A new dewatering system offers the dams and hydro power industry a solution to sedimentation problems
An environmentally-friendly dewatering system is being launched after a successful pilot project which helped to keep Britain’s canal network open to traffic. The Sedi-filter system has been created as a complete solution to dewatering engineering projects. Designed by environmental waste management firm Aardvark EM, the system is manufactured by DRM Industrial Fabrics, which specialises in performance filtration through design. Its creators believe the system will be of great benefit to dam and hydro power plant operations involved in silt extraction projects and the creation, stabilisation and restoration of watercourses.
Sedi-filters have been designed to dewater large volumes of water-based slurries generated from maintenance operations on lakes and waterways and from industrial processes. They can also be used to create artificial weirs, berms and reefs in watercourses, and for erosion control in the marine environment.
Mark Clayton, managing director of Aardvark, has been heavily involved in the development of Sedi-filter. “Sedi-filter is of great help in terms of extracting silt as well as playing a key role in stabilising watercourses by using filled dewatering bags in the water to help stabilise banks,” he says. “There is really no limit when it comes to the depth of water Sedi-filter can work in. We are looking at a project in the Thames Estuary, near Canary Wharf, where they would operate at a depth of 8m with no problems.”
Sedi-filters have already provided Midlands-based Blue Boar Contracts – which has a national contract with British Waterways to dredge canals to a navigable depth – with an environmentally-friendly solution to the problem of containing and dewatering sediment in confined areas and holding and treating contaminated sediment.
In a pilot project, the company used Sedi-filter’s bespoke dewatering bags to contain and dewater sediment taken from a 3km stretch of the Birmingham and Worcester Canal in the heart of Birmingham city. After successful results during the three-month pilot project, the company is now using Sedi-filter’s dewatering system to deal with most of its contaminated sediment.
The dewatering system has a strong environmental benefit and can be effective in a wide variety of dewatering and engineering applications. The main gain is the removal of water from sediment, transforming it into a drier state, which helps handling and enables the sediment to be disposed of to landfill or used elsewhere.
Blue Boar director Simon Potter is impressed with the way the system has helped his company’s work: “The use of the Sedi-filter system means that we don’t have to add anything to the contaminated sediment to treat it before it is disposed of. That means we don’t have to have a special licence to deal with the waste and we are not increasing the weight of the sludge.

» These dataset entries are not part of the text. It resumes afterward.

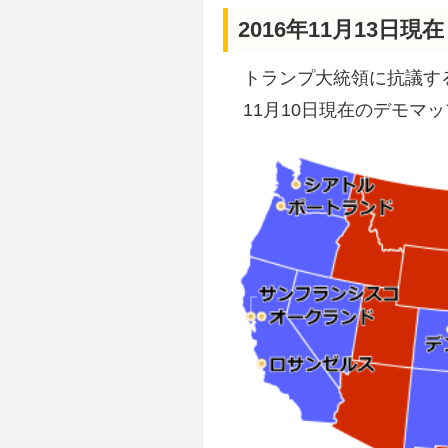
2016年11月13
トランプ大統領に抗議す
11月10日現在のデモマ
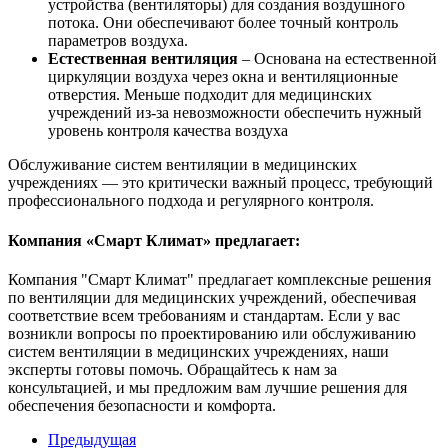
устройства (вентиляторы) для создания воздушного
потока. Они обеспечивают более точный контроль
параметров воздуха.
Естественная вентиляция
– Основана на естественной
циркуляции воздуха через окна и вентиляционные
отверстия. Меньше подходит для медицинских
учреждений из-за невозможности обеспечить нужный
уровень контроля качества воздуха
Обслуживание систем вентиляции в медицинских
учреждениях — это критически важный процесс, требующий
профессионального подхода и регулярного контроля.
Компания «Смарт Климат» предлагает:
Компания "Смарт Климат" предлагает комплексные решения
по вентиляции для медицинских учреждений, обеспечивая
соответствие всем требованиям и стандартам. Если у вас
возникли вопросы по проектированию или обслуживанию
систем вентиляции в медицинских учреждениях, наши
эксперты готовы помочь. Обращайтесь к нам за
консультацией, и мы предложим вам лучшие решения для
обеспечения безопасности и комфорта.
Предыдущая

We can dry it out using the Sedi-filter system, so it can be accepted to landfill and, because the water is extracted, we are actually reducing the amount we are taking away. This means lower transport costs and less weight at the landfill weighbridge.”
Sedi-filter dewatering systems have been created to tackle the environmental problems associated with excavating and storing wet slurry, sludges and sediments.

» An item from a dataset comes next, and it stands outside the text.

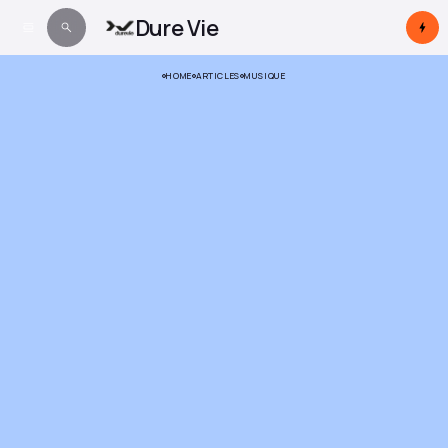
Dure Vie
HOME
ARTICLES
MUSIQUE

Made from high-quality geotextiles, Sedi-filter is designed to effectively capture solid materials without the use of excessive or specialist machinery. It removes excess water from wet wastes, such as sludges, dredged silts and washwaters, through a passive filtration process. Solids are held within the tube, as the water passes through the fabric and flows back to its original source, surrounding ground or another collection point. The result is a significant reduction in the volume of solid waste that has to be handled and dealt with – as up to 90% of the water is removed.
If the solid waste is contaminated, like the canal sediment, then the wet material can be placed in the Sedi-filter and the water extracted. The Sedi-filter can be used to contain contaminated sediment whilst treatment is applied, as dewatering itself does not decontaminate sediment.

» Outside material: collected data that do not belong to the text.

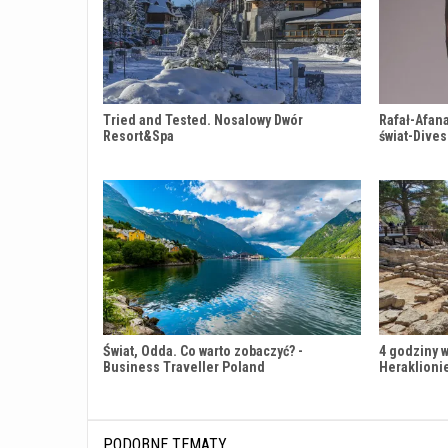
Tried and Tested. Nosalowy Dwór
Rafał-Afana
Resort&Spa
świat-Dives
Świat, Odda. Co warto zobaczyć? -
4 godziny w
Business Traveller Poland
Heraklioni
PODOBNE TEMATY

The bag is made of a close weave textile, which aids the dewatering process. The filters are engineered to withstand pressure at the base, which allows for stacking. They can be made to almost any size depending on application. The standard size is 7m wide x 33m long – with a volume of approximately 250m3.
Filling is via pumping, the dorsal openings at the top centre of the bag combine an entry port and sleeve, this allows a pipe to be inserted and clamped inside the sleeve. Filling is controlled through a manifold/valve system, each tube is filled and allowed to dewater. Once dewatered, the Sedi-filter is filled again and the process is repeated, until the dewatered sediment volume is approximately 80%.
A wide variety of treatments can be applied to the slurry during and after pumping. Air lines can be run through and clamped in place and microbes added, as well as mixing and agitation.